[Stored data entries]
↓
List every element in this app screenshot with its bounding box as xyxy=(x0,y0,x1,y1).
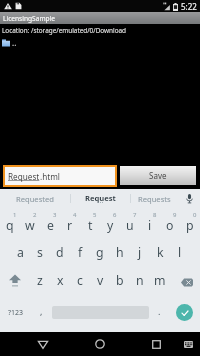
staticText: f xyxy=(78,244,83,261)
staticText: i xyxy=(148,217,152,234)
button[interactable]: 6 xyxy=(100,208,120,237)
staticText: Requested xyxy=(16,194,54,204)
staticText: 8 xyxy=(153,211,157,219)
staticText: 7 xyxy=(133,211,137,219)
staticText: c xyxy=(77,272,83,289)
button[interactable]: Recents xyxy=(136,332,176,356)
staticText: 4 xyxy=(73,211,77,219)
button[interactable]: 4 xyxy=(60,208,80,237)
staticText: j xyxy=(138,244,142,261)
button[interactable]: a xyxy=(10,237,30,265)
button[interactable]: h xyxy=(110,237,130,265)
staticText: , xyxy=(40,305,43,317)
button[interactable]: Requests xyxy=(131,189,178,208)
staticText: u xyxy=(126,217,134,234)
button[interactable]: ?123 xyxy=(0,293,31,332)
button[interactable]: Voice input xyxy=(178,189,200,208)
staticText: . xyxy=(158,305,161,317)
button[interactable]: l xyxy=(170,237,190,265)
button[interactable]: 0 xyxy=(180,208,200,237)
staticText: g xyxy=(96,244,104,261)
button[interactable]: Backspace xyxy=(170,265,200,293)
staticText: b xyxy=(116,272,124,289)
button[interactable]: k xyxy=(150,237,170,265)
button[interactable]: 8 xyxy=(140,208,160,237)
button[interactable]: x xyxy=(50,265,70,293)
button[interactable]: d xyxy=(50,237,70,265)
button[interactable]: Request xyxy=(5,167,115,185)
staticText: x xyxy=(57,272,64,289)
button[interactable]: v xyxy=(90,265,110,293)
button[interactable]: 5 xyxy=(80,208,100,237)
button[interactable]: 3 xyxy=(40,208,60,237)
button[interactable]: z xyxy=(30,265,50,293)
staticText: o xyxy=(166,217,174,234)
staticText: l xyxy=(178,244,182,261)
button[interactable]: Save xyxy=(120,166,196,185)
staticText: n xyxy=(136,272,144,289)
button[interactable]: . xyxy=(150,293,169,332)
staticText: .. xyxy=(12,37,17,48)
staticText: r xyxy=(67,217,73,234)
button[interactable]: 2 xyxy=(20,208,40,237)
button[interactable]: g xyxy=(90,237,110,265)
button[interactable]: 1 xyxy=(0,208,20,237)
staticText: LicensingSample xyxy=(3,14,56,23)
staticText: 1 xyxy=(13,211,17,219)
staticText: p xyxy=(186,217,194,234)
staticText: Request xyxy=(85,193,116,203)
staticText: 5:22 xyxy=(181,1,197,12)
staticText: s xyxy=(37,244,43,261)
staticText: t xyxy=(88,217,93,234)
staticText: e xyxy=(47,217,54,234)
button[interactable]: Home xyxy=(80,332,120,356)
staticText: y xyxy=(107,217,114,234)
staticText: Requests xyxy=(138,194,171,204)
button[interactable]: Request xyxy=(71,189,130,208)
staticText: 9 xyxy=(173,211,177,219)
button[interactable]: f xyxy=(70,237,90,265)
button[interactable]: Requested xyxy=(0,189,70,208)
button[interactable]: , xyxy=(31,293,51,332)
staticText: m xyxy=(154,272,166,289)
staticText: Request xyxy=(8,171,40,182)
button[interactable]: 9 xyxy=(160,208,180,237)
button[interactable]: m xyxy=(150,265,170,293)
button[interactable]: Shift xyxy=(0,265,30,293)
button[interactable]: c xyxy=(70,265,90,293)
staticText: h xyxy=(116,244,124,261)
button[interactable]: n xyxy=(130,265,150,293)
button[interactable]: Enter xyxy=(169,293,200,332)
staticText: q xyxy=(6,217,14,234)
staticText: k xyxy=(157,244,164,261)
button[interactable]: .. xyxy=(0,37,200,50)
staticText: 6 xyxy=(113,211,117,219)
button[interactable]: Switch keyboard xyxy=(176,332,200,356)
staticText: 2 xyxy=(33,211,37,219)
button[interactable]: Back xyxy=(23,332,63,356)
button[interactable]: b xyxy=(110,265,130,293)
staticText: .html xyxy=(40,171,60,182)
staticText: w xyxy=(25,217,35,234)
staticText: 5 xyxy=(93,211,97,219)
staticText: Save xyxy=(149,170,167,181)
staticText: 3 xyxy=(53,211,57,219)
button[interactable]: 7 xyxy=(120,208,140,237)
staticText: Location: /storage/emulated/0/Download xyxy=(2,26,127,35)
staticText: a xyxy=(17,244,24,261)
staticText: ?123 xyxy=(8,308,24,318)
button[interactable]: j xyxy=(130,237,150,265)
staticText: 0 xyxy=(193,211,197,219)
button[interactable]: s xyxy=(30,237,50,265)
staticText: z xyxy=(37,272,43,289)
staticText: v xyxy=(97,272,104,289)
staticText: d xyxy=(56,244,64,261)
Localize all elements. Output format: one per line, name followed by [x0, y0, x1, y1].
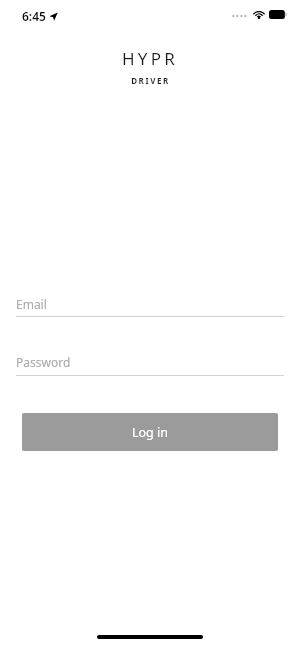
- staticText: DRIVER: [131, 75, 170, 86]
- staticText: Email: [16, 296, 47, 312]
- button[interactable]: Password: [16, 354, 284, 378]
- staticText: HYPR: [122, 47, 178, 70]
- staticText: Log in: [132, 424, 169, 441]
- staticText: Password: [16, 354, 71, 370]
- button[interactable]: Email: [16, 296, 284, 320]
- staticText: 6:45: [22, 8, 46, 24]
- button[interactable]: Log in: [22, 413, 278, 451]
↑
◆ Exercise instructions ◆
Your task is to collect every line above that contains the word "Password".

◆ Problem solution ◆
- button[interactable]: Password: [16, 354, 284, 378]
- staticText: Password: [16, 354, 71, 370]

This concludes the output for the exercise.